[Data for analysis — start]

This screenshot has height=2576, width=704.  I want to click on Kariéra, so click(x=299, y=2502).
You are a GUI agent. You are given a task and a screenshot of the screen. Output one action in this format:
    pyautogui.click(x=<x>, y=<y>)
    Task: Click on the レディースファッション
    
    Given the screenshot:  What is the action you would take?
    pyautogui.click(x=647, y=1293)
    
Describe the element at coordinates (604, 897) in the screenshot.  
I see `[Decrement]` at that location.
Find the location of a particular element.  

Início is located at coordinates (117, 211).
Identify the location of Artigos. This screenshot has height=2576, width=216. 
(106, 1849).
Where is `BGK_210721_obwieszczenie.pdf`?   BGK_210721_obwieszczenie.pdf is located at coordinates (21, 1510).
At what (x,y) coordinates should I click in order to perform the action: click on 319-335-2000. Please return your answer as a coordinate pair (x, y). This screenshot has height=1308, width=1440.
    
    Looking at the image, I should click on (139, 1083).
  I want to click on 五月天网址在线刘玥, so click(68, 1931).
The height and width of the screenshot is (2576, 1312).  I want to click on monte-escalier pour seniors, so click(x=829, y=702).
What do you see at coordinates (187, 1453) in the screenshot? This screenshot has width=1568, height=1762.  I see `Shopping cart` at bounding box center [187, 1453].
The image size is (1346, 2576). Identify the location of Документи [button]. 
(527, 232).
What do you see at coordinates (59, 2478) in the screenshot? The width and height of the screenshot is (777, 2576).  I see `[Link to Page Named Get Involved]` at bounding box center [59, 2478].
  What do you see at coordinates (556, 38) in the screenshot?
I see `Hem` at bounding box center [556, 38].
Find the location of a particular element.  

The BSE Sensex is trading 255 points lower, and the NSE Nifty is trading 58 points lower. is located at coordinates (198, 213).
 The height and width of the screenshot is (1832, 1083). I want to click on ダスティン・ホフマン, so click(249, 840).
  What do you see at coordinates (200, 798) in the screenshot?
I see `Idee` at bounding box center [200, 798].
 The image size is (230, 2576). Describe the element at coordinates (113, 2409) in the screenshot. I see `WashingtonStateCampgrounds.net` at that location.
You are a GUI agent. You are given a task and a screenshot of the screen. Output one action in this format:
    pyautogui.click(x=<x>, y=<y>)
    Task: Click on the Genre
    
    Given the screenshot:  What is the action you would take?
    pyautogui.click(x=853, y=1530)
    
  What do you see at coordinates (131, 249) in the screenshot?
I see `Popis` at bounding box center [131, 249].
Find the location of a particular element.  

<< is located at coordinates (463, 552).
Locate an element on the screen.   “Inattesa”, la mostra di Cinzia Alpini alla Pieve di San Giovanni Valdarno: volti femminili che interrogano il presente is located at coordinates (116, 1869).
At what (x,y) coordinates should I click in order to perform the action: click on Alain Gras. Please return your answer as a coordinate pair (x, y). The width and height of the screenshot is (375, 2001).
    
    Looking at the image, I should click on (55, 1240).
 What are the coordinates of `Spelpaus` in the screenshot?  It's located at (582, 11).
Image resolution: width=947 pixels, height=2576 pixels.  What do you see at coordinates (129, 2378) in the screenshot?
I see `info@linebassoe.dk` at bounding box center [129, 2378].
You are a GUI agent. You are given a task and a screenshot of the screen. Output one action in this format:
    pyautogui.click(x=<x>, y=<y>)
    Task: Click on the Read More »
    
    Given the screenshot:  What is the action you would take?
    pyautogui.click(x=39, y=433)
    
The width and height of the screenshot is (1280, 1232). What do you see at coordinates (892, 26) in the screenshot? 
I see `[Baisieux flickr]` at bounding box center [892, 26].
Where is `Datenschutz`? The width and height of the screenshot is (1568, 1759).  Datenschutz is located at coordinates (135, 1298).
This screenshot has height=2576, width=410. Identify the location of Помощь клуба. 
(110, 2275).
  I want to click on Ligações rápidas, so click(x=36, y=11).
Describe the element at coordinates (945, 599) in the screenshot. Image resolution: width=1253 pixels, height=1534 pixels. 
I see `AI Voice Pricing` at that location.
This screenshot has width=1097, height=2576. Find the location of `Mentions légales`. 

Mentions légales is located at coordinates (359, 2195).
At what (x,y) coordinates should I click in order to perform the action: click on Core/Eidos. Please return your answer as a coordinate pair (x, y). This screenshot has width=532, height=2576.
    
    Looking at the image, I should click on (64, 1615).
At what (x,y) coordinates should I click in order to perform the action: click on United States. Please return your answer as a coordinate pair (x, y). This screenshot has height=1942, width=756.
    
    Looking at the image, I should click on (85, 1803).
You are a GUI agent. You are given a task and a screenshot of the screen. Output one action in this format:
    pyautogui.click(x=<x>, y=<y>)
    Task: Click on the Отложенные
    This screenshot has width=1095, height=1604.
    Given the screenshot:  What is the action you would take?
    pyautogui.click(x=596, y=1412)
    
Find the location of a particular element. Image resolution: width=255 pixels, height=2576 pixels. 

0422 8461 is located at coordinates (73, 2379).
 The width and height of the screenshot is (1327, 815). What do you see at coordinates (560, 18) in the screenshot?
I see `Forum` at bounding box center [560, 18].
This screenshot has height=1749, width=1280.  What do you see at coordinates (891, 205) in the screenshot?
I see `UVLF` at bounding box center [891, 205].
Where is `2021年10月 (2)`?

[Data for analysis — finish]

Exercise goal.
Locate the line that contains "Find the location of a particular element. Image", then please quote it and every line after it to the end of the entries above, exactly and with nothing else.

Task response.
Find the location of a particular element. Image resolution: width=255 pixels, height=2576 pixels. 

0422 8461 is located at coordinates (73, 2379).
 The width and height of the screenshot is (1327, 815). What do you see at coordinates (560, 18) in the screenshot?
I see `Forum` at bounding box center [560, 18].
This screenshot has height=1749, width=1280.  What do you see at coordinates (891, 205) in the screenshot?
I see `UVLF` at bounding box center [891, 205].
Where is `2021年10月 (2)`?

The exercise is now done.